Hours later, Noah's truck pulls down the drive. He's earlier than expected—he must have driven like a demon to get here.

Don't look too eager.

But he looks excited enough for both of us. “Well, lookit here.” He lifts me off my feet in a bear hug. “Got my very own welcomin' committee.”

We walk back to his cottage hand in hand. I can't get over how happy he looks.

Do I really make someone this happy? How long can that last?

“How you been?” he asks. “You and Rae have a good time in the city?”

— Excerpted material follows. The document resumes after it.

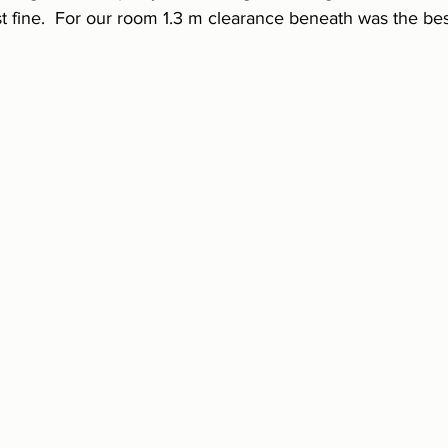
st fine.  For our room 1.3 m clearance beneath was the be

New Orleans feels so long ago.

“Yeah, we had fun.”

He punches in the key code to his door and motions for me to go inside. “You okay? You seem like you got somethin' on your mind.” I wince as he lifts his shirt and removes the gun and holster from his side. I didn't even realize he was wearing it.

“A lot's been going on here,” I tell him. “A body turned up.”

“A body?”

“Well. The bones.”

“Here?” The lightness in his mood evaporates. “Don't tell me they found Gabriel.”

“Not at Evangeline. A few miles away on some land that Hettie owns. And it's not Gabriel.”

“Do they know who?” He hesitates before placing his gun in his sock drawer, as if it might not be safe to part with just yet.

I swallow. I omit. I hate myself for it. “The police haven't released that information yet.” It's the only true thing I can think of that doesn't break my promise to Detective Minot.

“You look real upset about this, darlin'. Is there somethin'—”

Before I even know what I'm doing, I blurt out another truth. “I dreamed it.” This isn't where I meant for this conversation to go, but maybe it's for the best. “I dreamed about the bones, Noah . . . exactly where they were. And then they were really there. It's not the first time, either.”